Ses ressources proviennent toujours de la même source : les réserves monétaires de la banque centrale. Mais la CIC a plus de liberté d’action et des fonctions diversifiées, c’est le fer de lance de la pénétration de la Chine dans l’économie globale. Son statut lui attribue une "orientation commerciale et des objectifs purement économico-fianciers". La CIC est une société qui doit rendre des comptes à ses actionnaires (le gouvernement de Pékin), et cela n’exclut pas qu’elle puisse servir de cheval de Troie pour des objectifs stratégiques, tels que l’acquisition de technologies avancées, de savoir faire en matière de management, l’établissement de têtes de pont sur des marchés prometteurs ou dans des activités où la Chine doit encore améliorer sa compétitivité.

C'est le monde à l'envers

Géographiquement, les investissements directs restent focalisés sur les Etats-Unis, avec 42%, suivis de l’Asie avec 30%, tandis que l’Europe arrive seulement en troisième position avec 22%. L’Europe présente elle aussi un exemple de la diversification de la Chine vers des actifs industriels : profitant de la crise de 2008 les Chinois ont obtenus du constructeur automobile Ford qu’il leur cède le contrôle de Volvo.

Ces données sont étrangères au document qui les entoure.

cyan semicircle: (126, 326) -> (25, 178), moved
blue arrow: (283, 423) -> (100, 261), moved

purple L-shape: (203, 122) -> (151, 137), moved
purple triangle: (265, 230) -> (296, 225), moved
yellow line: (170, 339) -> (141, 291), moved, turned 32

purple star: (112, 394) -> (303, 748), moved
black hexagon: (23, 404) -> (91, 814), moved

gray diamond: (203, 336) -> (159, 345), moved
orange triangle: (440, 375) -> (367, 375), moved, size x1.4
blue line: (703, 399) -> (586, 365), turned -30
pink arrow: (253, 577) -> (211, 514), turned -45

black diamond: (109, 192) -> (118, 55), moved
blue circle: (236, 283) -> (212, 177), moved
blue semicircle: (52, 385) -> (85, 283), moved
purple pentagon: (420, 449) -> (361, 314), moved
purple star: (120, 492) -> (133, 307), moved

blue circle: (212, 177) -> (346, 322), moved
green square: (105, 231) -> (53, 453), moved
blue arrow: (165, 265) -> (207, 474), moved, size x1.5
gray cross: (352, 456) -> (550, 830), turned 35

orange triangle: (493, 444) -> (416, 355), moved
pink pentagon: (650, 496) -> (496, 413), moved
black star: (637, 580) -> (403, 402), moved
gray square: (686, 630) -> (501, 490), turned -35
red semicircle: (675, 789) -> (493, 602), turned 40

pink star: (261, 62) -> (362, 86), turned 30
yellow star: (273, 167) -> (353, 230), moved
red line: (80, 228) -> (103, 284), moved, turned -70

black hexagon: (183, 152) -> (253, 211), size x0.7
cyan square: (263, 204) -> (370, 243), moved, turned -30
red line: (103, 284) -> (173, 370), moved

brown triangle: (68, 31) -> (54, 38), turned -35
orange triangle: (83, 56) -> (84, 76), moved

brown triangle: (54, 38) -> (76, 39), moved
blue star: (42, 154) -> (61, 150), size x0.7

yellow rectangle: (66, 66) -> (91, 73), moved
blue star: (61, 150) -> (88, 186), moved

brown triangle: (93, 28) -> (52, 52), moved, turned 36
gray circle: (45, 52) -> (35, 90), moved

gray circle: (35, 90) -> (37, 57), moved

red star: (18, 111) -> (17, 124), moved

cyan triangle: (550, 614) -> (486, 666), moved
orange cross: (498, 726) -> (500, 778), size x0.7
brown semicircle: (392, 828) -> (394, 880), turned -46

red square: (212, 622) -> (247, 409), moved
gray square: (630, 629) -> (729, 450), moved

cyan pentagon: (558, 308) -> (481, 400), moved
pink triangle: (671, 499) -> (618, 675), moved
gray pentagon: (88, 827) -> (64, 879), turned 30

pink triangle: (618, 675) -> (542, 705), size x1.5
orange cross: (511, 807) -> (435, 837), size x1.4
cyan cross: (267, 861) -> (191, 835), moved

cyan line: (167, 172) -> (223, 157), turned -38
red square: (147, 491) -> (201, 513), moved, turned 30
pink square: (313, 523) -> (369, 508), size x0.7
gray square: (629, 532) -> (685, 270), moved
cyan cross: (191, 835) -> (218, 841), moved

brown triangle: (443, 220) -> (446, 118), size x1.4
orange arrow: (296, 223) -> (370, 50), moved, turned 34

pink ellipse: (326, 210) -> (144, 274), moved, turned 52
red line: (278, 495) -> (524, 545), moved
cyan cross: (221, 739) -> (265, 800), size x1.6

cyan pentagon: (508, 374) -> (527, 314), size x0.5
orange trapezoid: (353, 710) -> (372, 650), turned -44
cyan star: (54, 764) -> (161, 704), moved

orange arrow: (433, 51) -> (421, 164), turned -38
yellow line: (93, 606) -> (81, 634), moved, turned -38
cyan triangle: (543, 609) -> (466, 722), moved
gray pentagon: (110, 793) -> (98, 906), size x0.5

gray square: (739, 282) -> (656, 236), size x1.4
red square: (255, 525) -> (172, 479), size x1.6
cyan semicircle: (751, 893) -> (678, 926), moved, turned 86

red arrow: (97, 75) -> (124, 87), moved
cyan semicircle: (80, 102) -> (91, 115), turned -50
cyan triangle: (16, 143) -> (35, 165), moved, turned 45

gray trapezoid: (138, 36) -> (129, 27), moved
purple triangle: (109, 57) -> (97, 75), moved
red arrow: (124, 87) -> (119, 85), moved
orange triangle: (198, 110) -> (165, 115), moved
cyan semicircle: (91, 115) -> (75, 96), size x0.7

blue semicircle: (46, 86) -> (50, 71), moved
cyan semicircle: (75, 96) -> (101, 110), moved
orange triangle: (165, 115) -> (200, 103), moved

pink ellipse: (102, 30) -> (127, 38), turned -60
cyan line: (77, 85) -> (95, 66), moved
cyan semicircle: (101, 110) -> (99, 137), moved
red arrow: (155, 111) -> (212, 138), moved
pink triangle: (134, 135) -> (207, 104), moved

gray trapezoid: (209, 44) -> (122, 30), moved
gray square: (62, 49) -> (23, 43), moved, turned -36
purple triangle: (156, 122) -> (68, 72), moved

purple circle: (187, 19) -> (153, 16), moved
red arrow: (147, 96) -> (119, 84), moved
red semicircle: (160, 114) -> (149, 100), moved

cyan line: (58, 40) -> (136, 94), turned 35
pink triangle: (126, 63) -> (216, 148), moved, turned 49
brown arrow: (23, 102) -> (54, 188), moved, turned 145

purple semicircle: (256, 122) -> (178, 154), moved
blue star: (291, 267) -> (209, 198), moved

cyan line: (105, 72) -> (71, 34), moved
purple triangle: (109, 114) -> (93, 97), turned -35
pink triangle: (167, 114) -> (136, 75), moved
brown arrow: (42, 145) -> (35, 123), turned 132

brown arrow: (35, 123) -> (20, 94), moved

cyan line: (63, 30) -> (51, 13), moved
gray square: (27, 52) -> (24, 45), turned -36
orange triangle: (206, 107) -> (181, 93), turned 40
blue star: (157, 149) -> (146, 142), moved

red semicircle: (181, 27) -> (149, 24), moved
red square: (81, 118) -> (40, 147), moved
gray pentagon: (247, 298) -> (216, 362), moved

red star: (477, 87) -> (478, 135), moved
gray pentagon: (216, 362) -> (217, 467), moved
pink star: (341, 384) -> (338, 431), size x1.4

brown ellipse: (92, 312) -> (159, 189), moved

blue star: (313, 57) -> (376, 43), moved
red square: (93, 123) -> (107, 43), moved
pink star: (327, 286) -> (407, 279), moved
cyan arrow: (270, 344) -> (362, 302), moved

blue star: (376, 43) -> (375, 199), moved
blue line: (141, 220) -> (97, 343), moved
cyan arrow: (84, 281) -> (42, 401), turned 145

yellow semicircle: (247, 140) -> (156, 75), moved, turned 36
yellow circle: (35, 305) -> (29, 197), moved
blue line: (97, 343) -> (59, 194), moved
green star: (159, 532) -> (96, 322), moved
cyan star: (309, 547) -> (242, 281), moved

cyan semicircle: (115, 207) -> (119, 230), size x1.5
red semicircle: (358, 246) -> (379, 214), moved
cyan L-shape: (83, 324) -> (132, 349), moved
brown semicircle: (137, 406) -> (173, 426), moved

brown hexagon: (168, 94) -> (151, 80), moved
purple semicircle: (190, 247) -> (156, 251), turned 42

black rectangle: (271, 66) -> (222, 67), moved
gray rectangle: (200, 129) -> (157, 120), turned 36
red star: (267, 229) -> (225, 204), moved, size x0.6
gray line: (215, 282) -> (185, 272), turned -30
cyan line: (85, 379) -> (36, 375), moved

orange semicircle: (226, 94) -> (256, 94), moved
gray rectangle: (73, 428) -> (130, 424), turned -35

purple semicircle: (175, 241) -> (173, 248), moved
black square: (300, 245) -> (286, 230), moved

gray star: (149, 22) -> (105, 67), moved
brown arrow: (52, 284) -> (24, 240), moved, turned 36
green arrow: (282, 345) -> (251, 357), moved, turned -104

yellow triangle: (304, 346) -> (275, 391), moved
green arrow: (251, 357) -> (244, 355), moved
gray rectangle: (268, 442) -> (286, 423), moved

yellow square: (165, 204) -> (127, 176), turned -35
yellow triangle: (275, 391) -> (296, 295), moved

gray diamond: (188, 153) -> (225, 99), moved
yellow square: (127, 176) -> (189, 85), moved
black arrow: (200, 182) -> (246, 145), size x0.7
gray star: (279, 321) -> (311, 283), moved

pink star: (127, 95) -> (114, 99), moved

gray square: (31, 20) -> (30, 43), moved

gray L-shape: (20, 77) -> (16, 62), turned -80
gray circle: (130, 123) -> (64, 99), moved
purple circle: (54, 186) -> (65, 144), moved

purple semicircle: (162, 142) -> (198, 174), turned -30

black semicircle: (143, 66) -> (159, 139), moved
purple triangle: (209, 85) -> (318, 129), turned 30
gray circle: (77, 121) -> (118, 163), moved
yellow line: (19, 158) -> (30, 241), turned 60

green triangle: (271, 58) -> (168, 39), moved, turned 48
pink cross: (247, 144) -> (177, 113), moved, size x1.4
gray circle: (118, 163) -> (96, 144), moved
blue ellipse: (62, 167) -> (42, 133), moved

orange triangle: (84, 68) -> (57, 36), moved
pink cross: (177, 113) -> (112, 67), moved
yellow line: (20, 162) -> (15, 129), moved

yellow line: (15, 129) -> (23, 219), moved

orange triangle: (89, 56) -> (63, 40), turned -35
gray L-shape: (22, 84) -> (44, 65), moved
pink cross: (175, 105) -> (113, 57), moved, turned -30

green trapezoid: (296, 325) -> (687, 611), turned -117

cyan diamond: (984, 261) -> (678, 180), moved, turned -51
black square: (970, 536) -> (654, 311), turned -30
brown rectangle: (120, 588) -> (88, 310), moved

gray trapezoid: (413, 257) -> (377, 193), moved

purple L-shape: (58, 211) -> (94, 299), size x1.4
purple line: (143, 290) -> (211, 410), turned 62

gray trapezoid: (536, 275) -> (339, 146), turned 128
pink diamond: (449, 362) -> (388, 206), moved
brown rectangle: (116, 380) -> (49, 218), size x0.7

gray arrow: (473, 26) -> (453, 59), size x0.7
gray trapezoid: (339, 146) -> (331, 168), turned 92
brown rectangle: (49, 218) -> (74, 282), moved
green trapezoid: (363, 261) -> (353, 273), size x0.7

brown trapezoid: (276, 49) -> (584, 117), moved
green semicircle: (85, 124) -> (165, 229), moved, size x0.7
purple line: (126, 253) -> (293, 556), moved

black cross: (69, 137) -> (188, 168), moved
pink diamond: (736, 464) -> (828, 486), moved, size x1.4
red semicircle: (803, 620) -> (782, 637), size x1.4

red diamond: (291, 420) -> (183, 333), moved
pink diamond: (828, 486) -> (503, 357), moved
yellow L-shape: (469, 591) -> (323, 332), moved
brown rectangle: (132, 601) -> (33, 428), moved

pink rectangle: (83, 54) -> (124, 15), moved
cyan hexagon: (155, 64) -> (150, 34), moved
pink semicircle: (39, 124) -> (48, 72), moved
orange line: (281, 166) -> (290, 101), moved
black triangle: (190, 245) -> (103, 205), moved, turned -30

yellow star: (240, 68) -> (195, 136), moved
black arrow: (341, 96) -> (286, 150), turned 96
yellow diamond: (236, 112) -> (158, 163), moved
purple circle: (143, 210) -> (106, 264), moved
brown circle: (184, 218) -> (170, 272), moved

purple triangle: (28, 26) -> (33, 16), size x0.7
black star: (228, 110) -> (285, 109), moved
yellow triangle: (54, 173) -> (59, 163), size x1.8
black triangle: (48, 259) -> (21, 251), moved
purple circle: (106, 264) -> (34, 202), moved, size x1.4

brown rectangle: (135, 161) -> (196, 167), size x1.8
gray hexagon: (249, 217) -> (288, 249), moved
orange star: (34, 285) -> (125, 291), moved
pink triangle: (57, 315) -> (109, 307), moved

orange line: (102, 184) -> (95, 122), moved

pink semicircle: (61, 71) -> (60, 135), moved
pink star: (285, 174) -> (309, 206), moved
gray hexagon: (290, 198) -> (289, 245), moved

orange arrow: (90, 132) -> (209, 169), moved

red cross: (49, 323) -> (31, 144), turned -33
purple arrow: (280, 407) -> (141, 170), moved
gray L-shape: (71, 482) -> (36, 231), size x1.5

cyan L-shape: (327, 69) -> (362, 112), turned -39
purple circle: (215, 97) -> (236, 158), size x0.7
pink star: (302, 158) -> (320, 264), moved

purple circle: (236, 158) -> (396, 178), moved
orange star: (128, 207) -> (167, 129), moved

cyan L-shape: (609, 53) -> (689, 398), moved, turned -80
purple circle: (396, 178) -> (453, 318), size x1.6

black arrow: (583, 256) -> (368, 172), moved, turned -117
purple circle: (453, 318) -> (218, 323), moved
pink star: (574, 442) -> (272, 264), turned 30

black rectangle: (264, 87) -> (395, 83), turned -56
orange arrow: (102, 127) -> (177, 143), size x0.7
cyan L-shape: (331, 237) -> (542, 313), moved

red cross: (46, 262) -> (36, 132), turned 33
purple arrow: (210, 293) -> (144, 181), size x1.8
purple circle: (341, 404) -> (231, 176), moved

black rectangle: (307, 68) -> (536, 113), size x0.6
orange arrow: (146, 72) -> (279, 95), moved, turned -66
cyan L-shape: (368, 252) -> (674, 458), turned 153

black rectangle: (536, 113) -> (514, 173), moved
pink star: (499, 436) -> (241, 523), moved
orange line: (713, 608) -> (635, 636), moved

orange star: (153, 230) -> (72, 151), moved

Le prochain sommet des Brics (Brésil, Russie, Inde, Chine et Afrique du Sud), qui doit se tenir la semaine prochaine à Washington et où se discuteront les éventuels soutiens à la zone euro, est un signe de ce changement d’époque. C’est auprès des puissances émergentes que l’on trouve aujourd’hui des capitaux. Guido Mantega, le ministre des finances du Brésil, a annoncé que la crise de la zone euro est "à l’ordre du jour".

C’est le monde à l’envers. Le Brésil et la Russie qui hier étaient synonymes de "défaut de paiement" entrent aujourd’hui avec la Chine dans la liste des potentiels “chevaliers blancs”. Pourvu qu’ils veulent bien jouer ce rôle et que les contreparties que nous leur offrons soient à leur gré.

Conseil ecofin

Les Américains débarquent

"Les Européens étant incapables de venir à bout de la crise de la zone euro qui dure depuis presque deux ans, la planète se mobilise pour essayer de leur venir en aide", écrit dans Libération Jean Quatremer. Selon le correspondant du quotidien à Bruxelles, "chacun est conscient qu'un effondrement de la monnaie de la seconde puissance économique mondiale aurait des effets dévastateurs, non seulement pour l'Union, mais pour le reste de la planète." Et tandis que les dirigeants européens restent empêtrés dans leurs divisions, les Etats-Unis, la Chine et les BRICS (Brésil, Russie, Inde, Chine et Afrique du Sud) ont fait savoir qu'ils étaient prêts à venir à la rescousse. "Le geste le plus spectaculaire revient aux Etats-Unis : le secrétaire au Trésor, Timothy Geithner, se rendra vendredi [16 septembre] à Wroclaw, en Pologne", à la réunion informelle des ministres des Finances de la zone euro. "C'est la première fois qu'un responsable étranger assistera à une réunion européenne, ce qui montre que les Américains doutent de la capacité des Européens à se mettre d'accord seuls", précise Quatremer.